If you want to understand the power and allure of nonfiction narrative, READ THIS BOOK!
This is a phenomenal collection of short works of nonfiction, compiled by Ira Glass of NPR's THIS AMERICAN LIFE. Every one of these pieces is a treasure, from Michael Lewis's attempt to figure out why the SEC accused a 15 year-old boy of manipulating the stock market, to Jack Hitt's description of the biggest, weirdest lawsuit in history, to Mark Bowden's attempt to answer the question "What's Saddam Hussein really like?" This will introduce some of you to a new genre, others to some new writers, and many of you to at least three books, Bill Buford's AMONG THE THUGS (about rabid English soccer fans), Malcoln Gladwell's THE TIPPING POINT (based on his chapter about Lois Weinberg, the women who knew everybody), and James McManus's POSITIVELY FIFTH STREET (which grew from the article "Fortune's Smile," which concludes this collection). The richness of these stories and the authors' joy in developing them and sharing them, will encourage you to read AND write.
Not a particularly fresh selection.
It's deja lu all over again.
This is not the superb collection I would expect from Ira Glass. In fact, it's an odd collection all round - the puzzling question is why it exists at all.
Don't get me wrong. The quality of most of the contributions to this anthology is very high. But most of the pieces are not new. Glass describes his selection criterion: "most of the stories in this book come from a stack of favorite writing that I've kept behind my desk for years". What does this yield?

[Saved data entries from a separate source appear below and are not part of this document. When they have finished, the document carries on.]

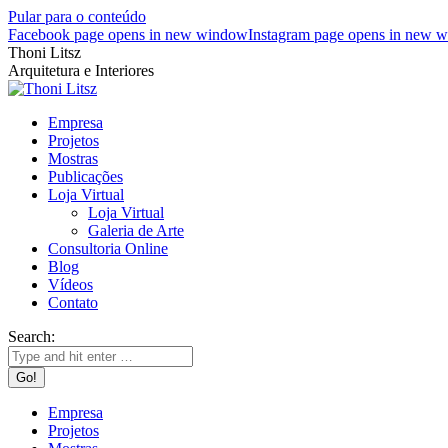
Pular para o conteúdo
Facebook page opens in new window
Instagram page opens in new 
Thoni Litsz
Arquitetura e Interiores
Empresa
Projetos
Mostras
Publicações
Loja Virtual
Loja Virtual
Galeria de Arte
Consultoria Online
Blog
Vídeos
Contato
Search:
Empresa
Projetos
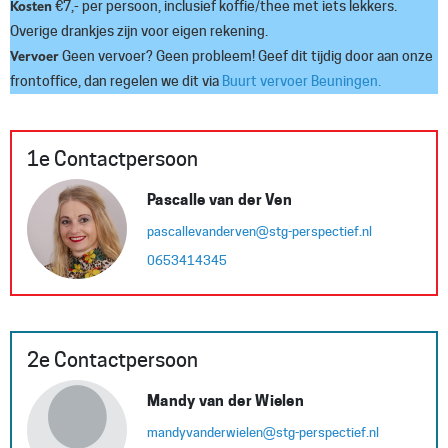
Kosten
€7,- per persoon, inclusief koffie/thee met iets lekkers.
Overige drankjes zijn voor eigen rekening.
Vervoer
Geen vervoer? Geen probleem! Geef dit tijdig door aan onze
frontoffice, dan regelen we dit via
Buurt vervoer Beuningen.
1e Contactpersoon
Pascalle van der Ven
pascallevanderven@stg-perspectief.nl
0653414345
2e Contactpersoon
Mandy van der Wielen
mandyvanderwielen@stg-perspectief.nl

Michael Lewis on Jonathan Lebed (the 15-year old who was sued for white-collar crime by the SEC).
Malcolm Gladwell: Six Degrees of Lois Weisberg.
Chuck Klosterman interviewing Val Kilmer.
David Foster Wallace on right-wing talk radio.
Michael Pollan on buying a cow.
Susan Orlean: The American Man, Age Ten.
James McManus on playing in the World Series of Poker.
Mark Bowden on Saddam Hussein.
and stories by Jack Hitt, Dan Savage, Lawrence Weschler, Lee Sandler and Bill Buford.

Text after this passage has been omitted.